Once "เมษายน 2025" turns up in a line below, reproduce that line and those after it exactly, stopping after the line with "Lors de la première"; leave pictures out.

__Dataset items__
╔══

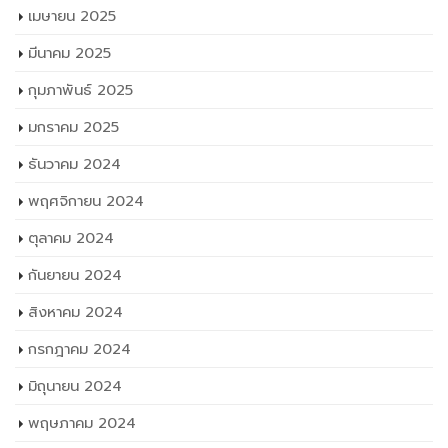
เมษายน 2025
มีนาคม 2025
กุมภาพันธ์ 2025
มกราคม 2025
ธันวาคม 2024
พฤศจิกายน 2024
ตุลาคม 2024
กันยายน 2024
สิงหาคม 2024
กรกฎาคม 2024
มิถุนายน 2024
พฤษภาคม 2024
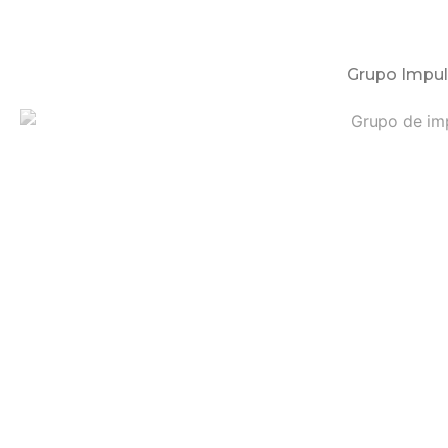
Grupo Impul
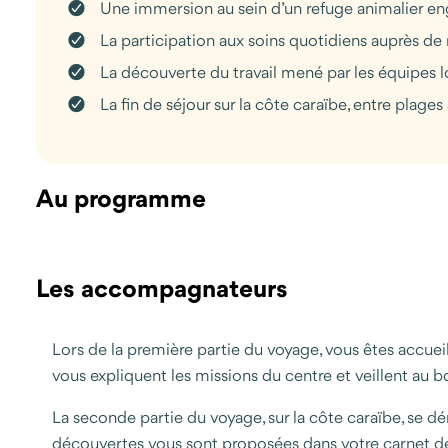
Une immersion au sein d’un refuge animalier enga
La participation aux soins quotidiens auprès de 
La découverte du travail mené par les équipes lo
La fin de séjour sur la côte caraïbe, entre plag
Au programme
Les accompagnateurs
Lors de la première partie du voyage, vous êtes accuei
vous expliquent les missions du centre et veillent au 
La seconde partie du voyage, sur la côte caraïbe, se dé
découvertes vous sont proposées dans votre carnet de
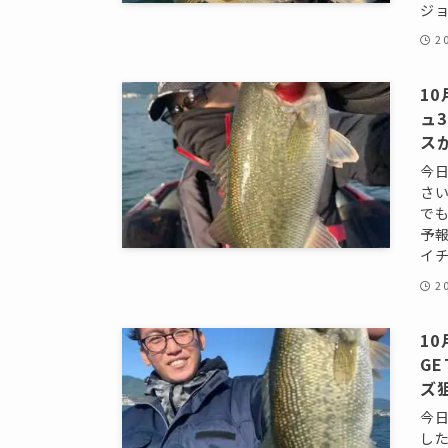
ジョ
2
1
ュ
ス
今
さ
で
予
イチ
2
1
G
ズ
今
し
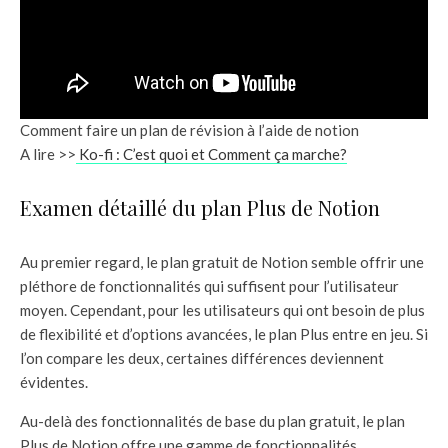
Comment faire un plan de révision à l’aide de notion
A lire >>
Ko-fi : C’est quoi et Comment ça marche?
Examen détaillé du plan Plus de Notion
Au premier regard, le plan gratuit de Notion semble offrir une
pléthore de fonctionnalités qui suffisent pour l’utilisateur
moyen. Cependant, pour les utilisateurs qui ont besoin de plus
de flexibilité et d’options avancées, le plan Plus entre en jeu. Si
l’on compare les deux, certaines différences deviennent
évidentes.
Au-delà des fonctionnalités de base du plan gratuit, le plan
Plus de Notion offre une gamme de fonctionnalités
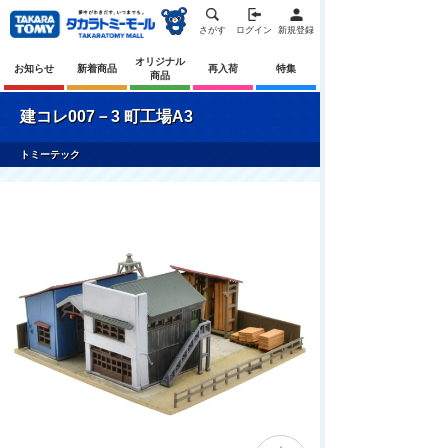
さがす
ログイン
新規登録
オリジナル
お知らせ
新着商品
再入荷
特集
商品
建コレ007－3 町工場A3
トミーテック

╚══
╔══

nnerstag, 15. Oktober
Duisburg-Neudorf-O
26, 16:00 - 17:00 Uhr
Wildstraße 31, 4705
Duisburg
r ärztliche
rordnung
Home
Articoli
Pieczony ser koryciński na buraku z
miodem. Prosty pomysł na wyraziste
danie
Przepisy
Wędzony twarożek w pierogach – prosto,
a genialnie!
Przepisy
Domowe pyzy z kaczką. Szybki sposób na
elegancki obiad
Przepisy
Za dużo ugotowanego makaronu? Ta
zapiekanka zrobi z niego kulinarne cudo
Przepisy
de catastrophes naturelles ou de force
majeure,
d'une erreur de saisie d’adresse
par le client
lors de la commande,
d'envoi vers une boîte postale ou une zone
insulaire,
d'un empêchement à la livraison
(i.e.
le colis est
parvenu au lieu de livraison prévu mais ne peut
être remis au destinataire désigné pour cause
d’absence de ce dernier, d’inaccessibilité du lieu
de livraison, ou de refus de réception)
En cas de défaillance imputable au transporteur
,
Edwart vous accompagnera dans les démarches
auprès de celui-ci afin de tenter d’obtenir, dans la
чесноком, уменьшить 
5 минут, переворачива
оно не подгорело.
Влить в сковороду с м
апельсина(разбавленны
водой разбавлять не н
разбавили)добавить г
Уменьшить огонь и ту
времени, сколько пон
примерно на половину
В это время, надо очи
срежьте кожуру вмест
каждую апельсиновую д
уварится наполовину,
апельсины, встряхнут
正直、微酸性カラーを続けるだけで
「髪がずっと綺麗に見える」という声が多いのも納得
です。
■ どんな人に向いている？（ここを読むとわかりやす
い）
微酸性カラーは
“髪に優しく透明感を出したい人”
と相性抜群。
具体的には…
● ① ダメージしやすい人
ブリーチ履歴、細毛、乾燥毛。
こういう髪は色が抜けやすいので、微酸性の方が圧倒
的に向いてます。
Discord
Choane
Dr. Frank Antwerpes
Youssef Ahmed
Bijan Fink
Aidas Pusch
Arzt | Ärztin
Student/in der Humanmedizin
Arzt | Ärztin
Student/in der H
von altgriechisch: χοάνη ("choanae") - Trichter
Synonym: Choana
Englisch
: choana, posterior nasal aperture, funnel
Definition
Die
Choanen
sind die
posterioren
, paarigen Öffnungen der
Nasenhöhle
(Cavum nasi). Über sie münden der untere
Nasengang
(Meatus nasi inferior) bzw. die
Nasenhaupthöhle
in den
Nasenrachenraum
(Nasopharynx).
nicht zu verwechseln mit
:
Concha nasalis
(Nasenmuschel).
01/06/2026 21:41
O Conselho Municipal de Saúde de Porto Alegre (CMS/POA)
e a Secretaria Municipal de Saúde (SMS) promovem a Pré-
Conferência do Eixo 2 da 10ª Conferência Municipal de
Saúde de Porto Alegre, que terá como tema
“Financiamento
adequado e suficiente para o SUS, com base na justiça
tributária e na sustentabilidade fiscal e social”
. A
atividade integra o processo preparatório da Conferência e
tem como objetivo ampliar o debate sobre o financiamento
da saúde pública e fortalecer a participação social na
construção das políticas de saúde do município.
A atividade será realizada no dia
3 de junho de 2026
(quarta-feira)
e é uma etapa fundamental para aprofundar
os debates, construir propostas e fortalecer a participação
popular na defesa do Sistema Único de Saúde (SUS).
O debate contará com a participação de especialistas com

╚══
╔══

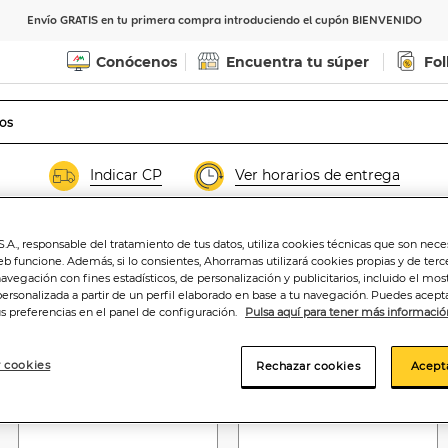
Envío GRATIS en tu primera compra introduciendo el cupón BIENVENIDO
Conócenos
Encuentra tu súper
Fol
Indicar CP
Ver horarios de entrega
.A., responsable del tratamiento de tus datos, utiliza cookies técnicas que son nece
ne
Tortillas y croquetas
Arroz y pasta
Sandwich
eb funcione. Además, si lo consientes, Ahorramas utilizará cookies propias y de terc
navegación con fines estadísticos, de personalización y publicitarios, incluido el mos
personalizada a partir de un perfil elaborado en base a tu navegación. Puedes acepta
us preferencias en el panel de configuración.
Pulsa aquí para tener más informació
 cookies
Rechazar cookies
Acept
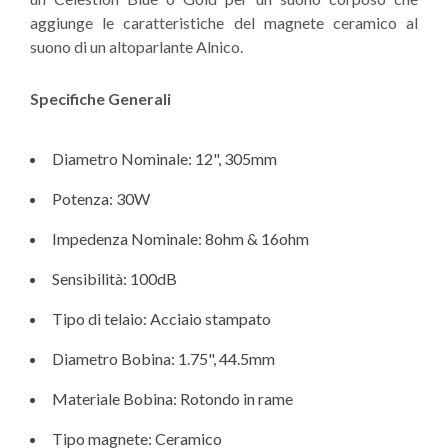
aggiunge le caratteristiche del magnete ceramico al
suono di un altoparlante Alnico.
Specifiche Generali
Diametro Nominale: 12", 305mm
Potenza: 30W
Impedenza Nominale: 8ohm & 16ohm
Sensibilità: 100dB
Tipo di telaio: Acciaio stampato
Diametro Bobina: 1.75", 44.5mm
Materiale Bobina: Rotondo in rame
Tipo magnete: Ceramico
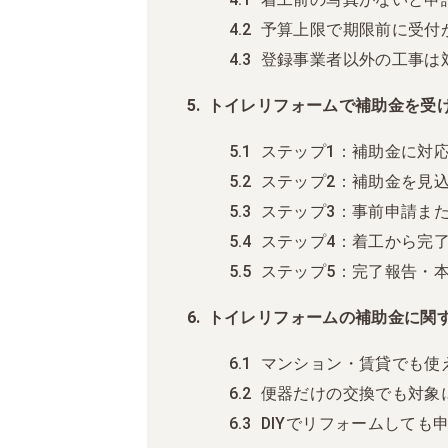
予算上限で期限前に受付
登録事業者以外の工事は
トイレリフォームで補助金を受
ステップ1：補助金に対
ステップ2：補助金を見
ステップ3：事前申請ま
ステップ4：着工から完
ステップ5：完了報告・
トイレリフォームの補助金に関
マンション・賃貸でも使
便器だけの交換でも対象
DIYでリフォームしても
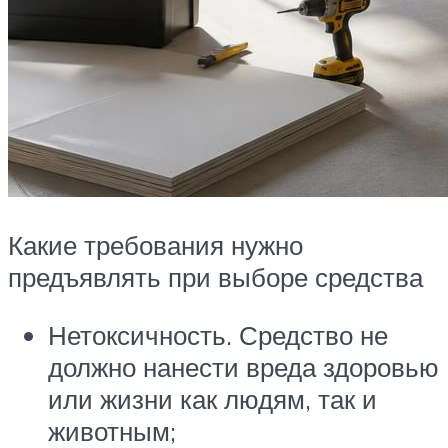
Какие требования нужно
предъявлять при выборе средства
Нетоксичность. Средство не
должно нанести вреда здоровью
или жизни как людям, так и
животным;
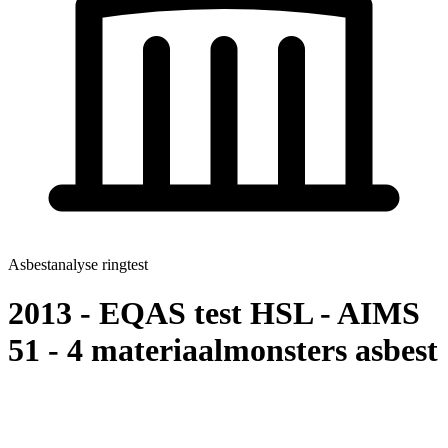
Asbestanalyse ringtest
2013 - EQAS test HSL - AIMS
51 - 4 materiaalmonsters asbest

╚══

__The completed task__
เมษายน 2025
มีนาคม 2025
กุมภาพันธ์ 2025
มกราคม 2025
ธันวาคม 2024
พฤศจิกายน 2024
ตุลาคม 2024
กันยายน 2024
สิงหาคม 2024
กรกฎาคม 2024
มิถุนายน 2024
พฤษภาคม 2024
Grupo Impul
Une immersion au sein d’un refuge animalier enga
La participation aux soins quotidiens auprès de 
La découverte du travail mené par les équipes lo
La fin de séjour sur la côte caraïbe, entre plag
Au programme
Les accompagnateurs
Lors de la première partie du voyage, vous êtes accuei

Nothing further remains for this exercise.